Raised here for the first time is the taxpayer’s contention that the failure to provide interest on refunds constitutes a taking in violation of the fifth amendment. In support of this argument, the taxpayer cites the recent decision in Webb’s Fabulous Pharmacies, Inc. v. Beckwith (1980), 449 U.S. 155, 66 L. Ed. 2d 358, 101 S. Ct. 446, in which the Supreme Court found that a Florida county clerk’s failure to refund interest earned on a sum deposited with him pending resolution of an inter-pleader action constituted an improper taking. Unlike this case, however, Webb’s involved only private funds, and Florida law provided a separate statutory fee as compensation for the clerk’s services. Significantly, the Supreme Court carefully limited its holding to those narrow circumstances and concluded by stating: “We express no view as to the constitutionality of a statute that prescribes a county’s retention of interest earned, where the interest would be the only return to the county for services it renders.” (449 U.S. 155, 165, 66 L. Ed. 2d 358, 367, 101 S. Ct. 446, 452.) In light of the absence of any service charge in connection with the Revenue Act’s remedy of payment under protest (Ill. Rev. Stat. 1977, ch. 120, par. 675), we view the retention of accrued interest as not constitutionally prohibited.

Because of our conclusion that the equitable action was improperly allowed it is unnecessary to address the merits of the taxpayer’s civil rights claim in count II, which was brought in equity for the same reasons alleged in count I. We find this court’s statement in La Salle National Bank v. County of Cook (1974), 57 Ill. 2d 318, 324, particularly apposite: “The legal remedy by way of payment under protest followed by objections to the application for judgment for delinquent taxes provides an adequate remedy at law wherein the alleged ir*396regularities and violations of plaintiffs’ constitutional rights may be litigated and, if warranted, relief granted. This court has held that it is proper to raise constitutional questions arising from alleged improper assessments in this manner. People ex rel. Callahan v. Gulf, Mobile and Ohio R.R. Co., 8 Ill. 2d 66, at 69; People ex rel. Ross v. Chicago, Milwaukee, St. Paul and Pacific R. R. Co., 381 Ill. 58, at 61.” In a similar section 1983 action, the Supreme Court found the equitable action improper and cited this court, noting: “There is no doubt that the Illinois state-court refund procedure provides the taxpayer with a ‘full hearing and judicial determination’ at which she may raise any and all constitutional objections to the tax. LaSalle National Bank v. County of Cook, 57 Ill. 2d 318, 324, 312 N.E. 2d 252, 255-256 (1974).” (Rosewell v. LaSalle National Bank (1981), 450 U.S. 503, 514, 67 L. Ed. 2d 464, 474, 101 S. Ct. 1221, 1229-30.) Accordingly, the taxpayer should have pursued its section 1983 claim in a legal action rather than in equity.

Similarly, this case does not present circumstances appropriate for issuance of a writ of certiorari. It has long been established in Illinois that a writ of certiorari may not be had when another adequate remedy is available. (Jacobson v. Gunzburg (1894), 150 Ill. 135; Glennon v. Burton (1893), 144 Ill. 551; Goodfriend v. Board of Appeals (1973), 18 Ill. App. 3d 412; Barden v. Junior College District No. 520 (1971), 132 Ill. App. 2d 1038, cert. denied (1972), 406 U.S. 920, 32 L. Ed. 2d 120, 92 S. Ct. 1777. See Kinsloe v. Pogue (1904), 213 Ill. 302. See also 7 Ill. L. & Prac. Certiorari sec. 6 (1954).) In view of the judicial review afforded the taxpayer in the tax-objection remedy, issuance of the writ of certiorari was erroneous.
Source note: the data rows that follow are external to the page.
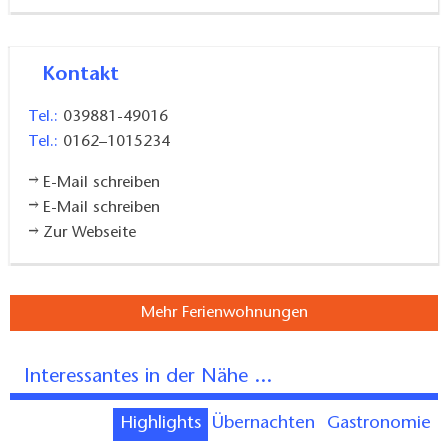
Kontakt
Tel.:
039881-49016
Tel.:
0162–1015234
E-Mail schreiben
E-Mail schreiben
Zur Webseite
Mehr Ferienwohnungen
Interessantes in der Nähe ...
Highlights
Übernachten
Gastronomie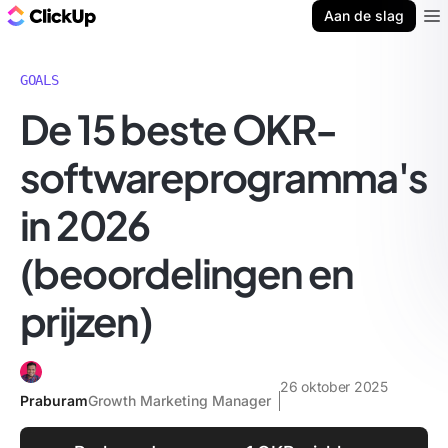
ClickUp Blog
Aan de slag
Ope
GOALS
De 15 beste OKR-
softwareprogramma's
in 2026
(beoordelingen en
prijzen)
26 oktober 2025
Praburam
Growth Marketing Manager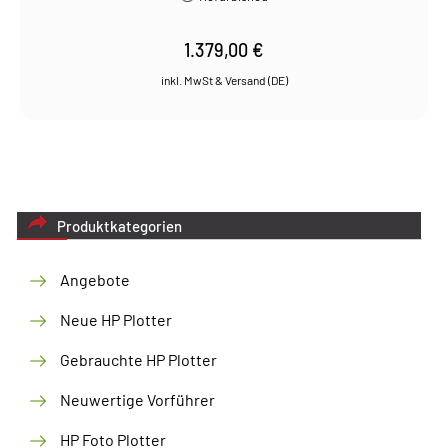
1.379,00
€
Produktkategorien
Angebote
Neue HP Plotter
Gebrauchte HP Plotter
Neuwertige Vorführer
HP Foto Plotter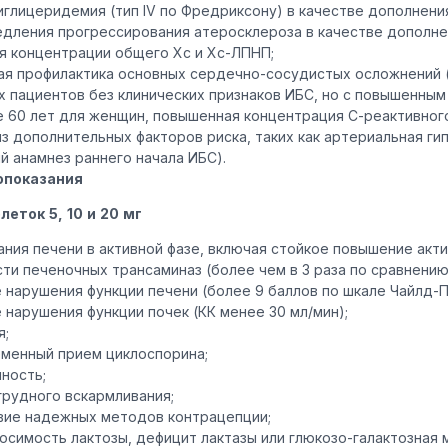
иглицеридемия (тип IV по Фредриксону) в качестве дополнения
едления прогрессирования атеросклероза в качестве дополнен
я концентрации общего Хс и Хс-ЛПНП;
ая профилактика основных сердечно-сосудистых осложнений (и
х пациентов без клинических признаков ИБС, но с повышенным
 60 лет для женщин, повышенная концентрация С-реактивного 
из дополнительных факторов риска, таких как артериальная ги
й анамнез раннего начала ИБС).
опоказания
леток 5, 10 и 20 мг
ания печени в активной фазе, включая стойкое повышение ак
ти печеночных трансаминаз (более чем в 3 раза по сравнению 
 нарушения функции печени (более 9 баллов по шкале Чайлд-П
 нарушения функции почек (КК менее 30 мл/мин);
я;
менный прием циклоспорина;
ность;
грудного вскармливания;
вие надежных методов контрацепции;
осимость лактозы, дефицит лактазы или глюкозо-галактозная 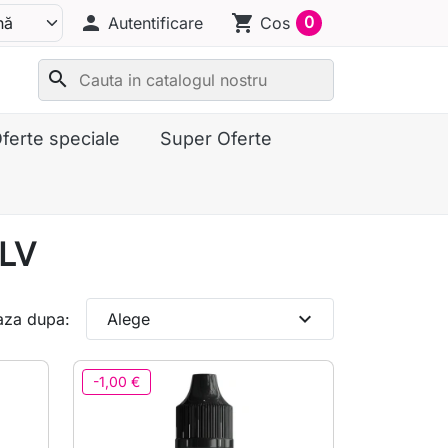
person
shopping_cart
0
Autentificare
Cos
search
ferte speciale
Super Oferte
DLV
expand_more
aza dupa:
Alege
-1,00 €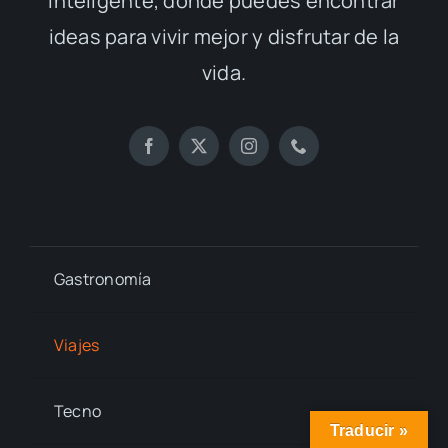
inteligente, donde puedes encontrar
ideas para vivir mejor y disfrutar de la
vida.
Gastronomía
Viajes
Tecno
Traducir »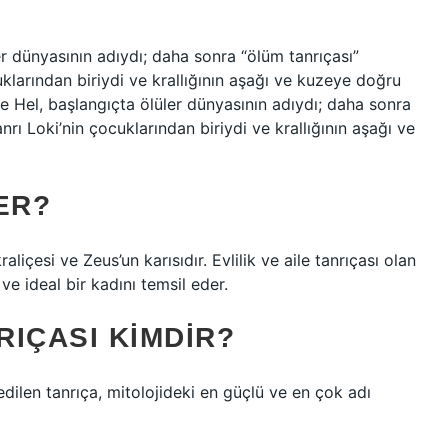
er dünyasının adıydı; daha sonra “ölüm tanrıçası”
cuklarından biriydi ve krallığının aşağı ve kuzeye doğru
e Hel, başlangıçta ölüler dünyasının adıydı; daha sonra
anrı Loki’nin çocuklarından biriydi ve krallığının aşağı ve
ER?
liçesi ve Zeus’un karısıdır. Evlilik ve aile tanrıçası olan
 ideal bir kadını temsil eder.
IÇASI KIMDIR?
edilen tanrıça, mitolojideki en güçlü ve en çok adı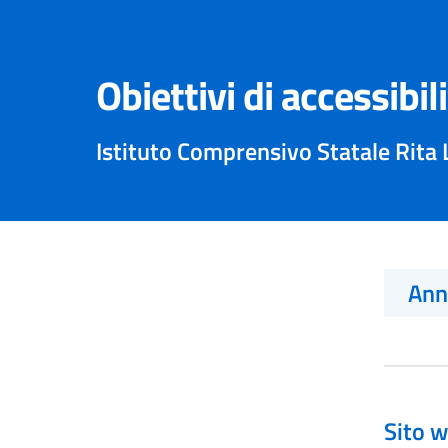
Obiettivi di accessibil
Istituto Comprensivo Statale Rita 
An
Sito w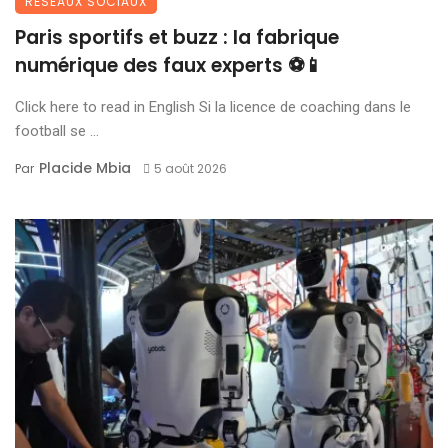
RÉSEAUX SOCIAUX
Paris sportifs et buzz : la fabrique
numérique des faux experts ⚽📱
Click here to read in English Si la licence de coaching dans le
football se ...
Placide Mbia
Par
5 août 2026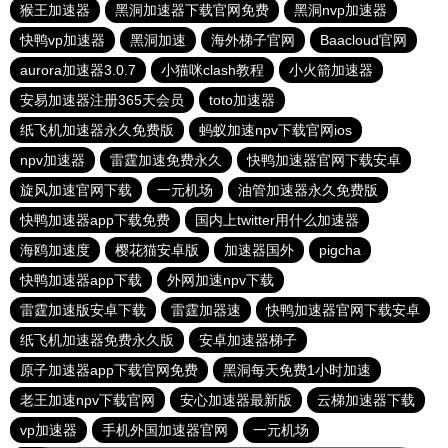
猴王加速器
黑洞加速器下载官网免费
黑洞nvp加速器
快鸭vp加速器
黑洞加速
海外梯子官网
Baacloud官网
aurora加速器3.0.7
小猫咪clash教程
小火箭加速器
安易加速器注册365天会员
toto加速器
纸飞机加速器永久免费版
蚂蚁加速npv下载官网ios
npv加速器
雷霆加速免费永久
快鸭加速器官网下载安卓
旋风加速官网下载
一元机场
油管加速器永久免费版
快鸭加速器app下载免费
国内上twitter用什么加速器
海鸥加速度
樱花猫安卓版
加速器国外
pigcha
快鸭加速器app下载
外网加速npv下载
雷霆加速版安卓下载
雷霆加器速
快鸭加速器官网下载安卓
纸飞机加速器免费永久版
安卓加速器梯子
原子加速器app下载官网免费
黑洞每天免费1小时加速
老王加速npv下载官网
安心加速器最新版
云梯加速器下载
vp加速器
手机外国加速器官网
一元机场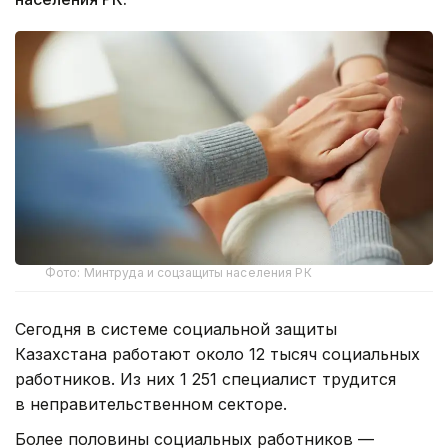
Фото: Минтруда и соцзащиты населения РК
Сегодня в системе социальной защиты
Казахстана работают около 12 тысяч социальных
работников. Из них 1 251 специалист трудится
в неправительственном секторе.
Более половины социальных работников —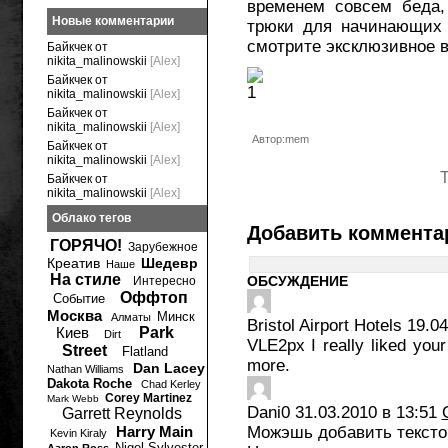
временем совсем беда,
Новые комментарии
трюки для начинающих 
смотрите эксклюзивное 
Байкчек от
nikita_malinowskii
[Alex]
Байкчек от
nikita_malinowskii
[Alex]
Байкчек от
nikita_malinowskii
[Alex]
Автор:mem
Байкчек от
nikita_malinowskii
[Alex]
Т
Байкчек от
nikita_malinowskii
[Alex]
Облако тегов
Добавить коммента
ГОРЯЧО!
Зарубежное
Креатив
Шедевр
Наше
На стиле
ОБСУЖДЕНИЕ
Интересно
Оффтоп
Событие
Москва
Минск
Алматы
Bristol Airport Hotels
19.04
Киев
Park
Dirt
VLE2px I really liked your
Street
Flatland
more.
Dan Lacey
Nathan Williams
Dakota Roche
Chad Kerley
Corey Martinez
Mark Webb
Dani0
31.03.2010 в 13:51
Garrett Reynolds
Harry Main
Можэшь добавить текстов
Kevin Kiraly
Nigel Sylvester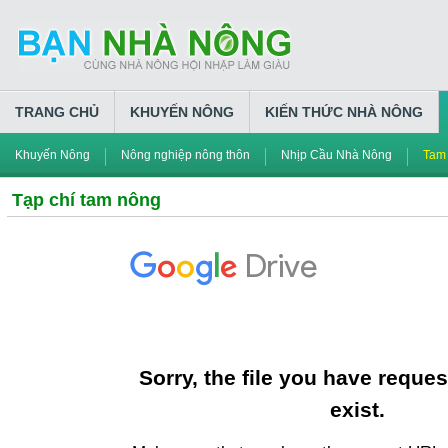
TRANG CHỦ
KHUYẾN NÔNG
KIẾN THỨC NHÀ NÔNG
Khuyến Nông
Nông nghiệp nông thôn
Nhịp Cầu Nhà Nông
Tam
Tạp chí tam nông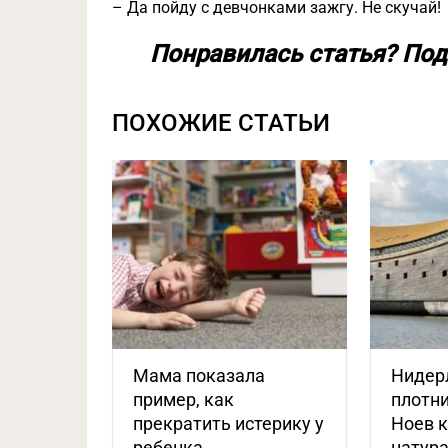
– Да пойду с девчонками зажгу. Не скучай!
Понравилась статья? Под
ПОХОЖИЕ СТАТЬИ
Мама показала
Нидер
пример, как
плотни
прекратить истерику у
Ноев к
ребенка
натур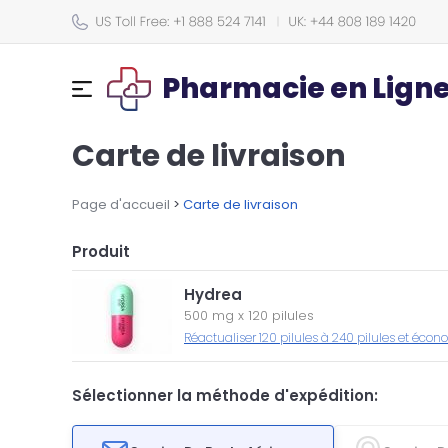
Pharmacie en Lign
Carte de livraison
Page d'accueil
>
Carte de livraison
Produit
Hydrea
500 mg
x
120 pilules
Réactualiser 120 pilules à 240 pilules et éco
Sélectionner la méthode d'expédition: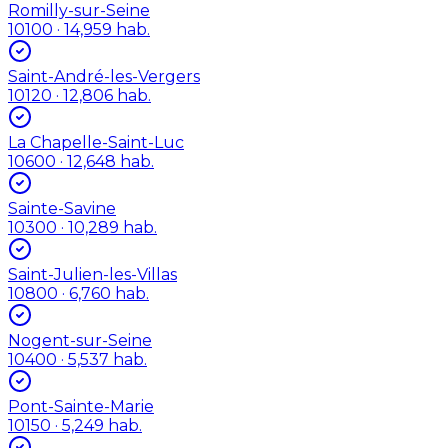
Romilly-sur-Seine
10100
· 14,959 hab.
Saint-André-les-Vergers
10120
· 12,806 hab.
La Chapelle-Saint-Luc
10600
· 12,648 hab.
Sainte-Savine
10300
· 10,289 hab.
Saint-Julien-les-Villas
10800
· 6,760 hab.
Nogent-sur-Seine
10400
· 5,537 hab.
Pont-Sainte-Marie
10150
· 5,249 hab.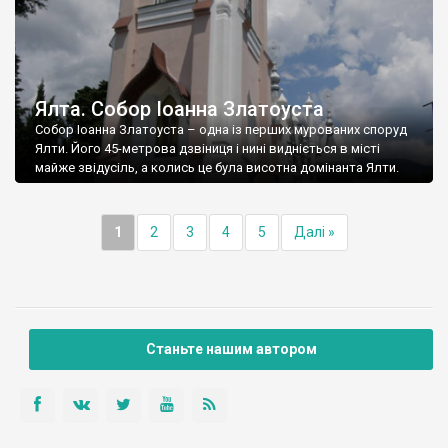
Ялта. Собор Іоанна Златоуста
Собор Іоанна Златоуста – одна із перших мурованих споруд
Ялти. Його 45-метрова дзвіниця і нині видніється в місті
майже звідусіль, а колись це була висотна домінанта Ялти.
1
2
3
4
5
Далі »
Станьте нашим автором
For the reasons stated above, that portion of the appellate court’s decision affirming the trial court’s injunc*397tion is reversed. Its affirmance of the dismissal of count II is affirmed. The cause is remanded to the circuit court of Cook County with directions to dismiss the complaint.

Affirmed in part and reversed in part and remanded, with directions.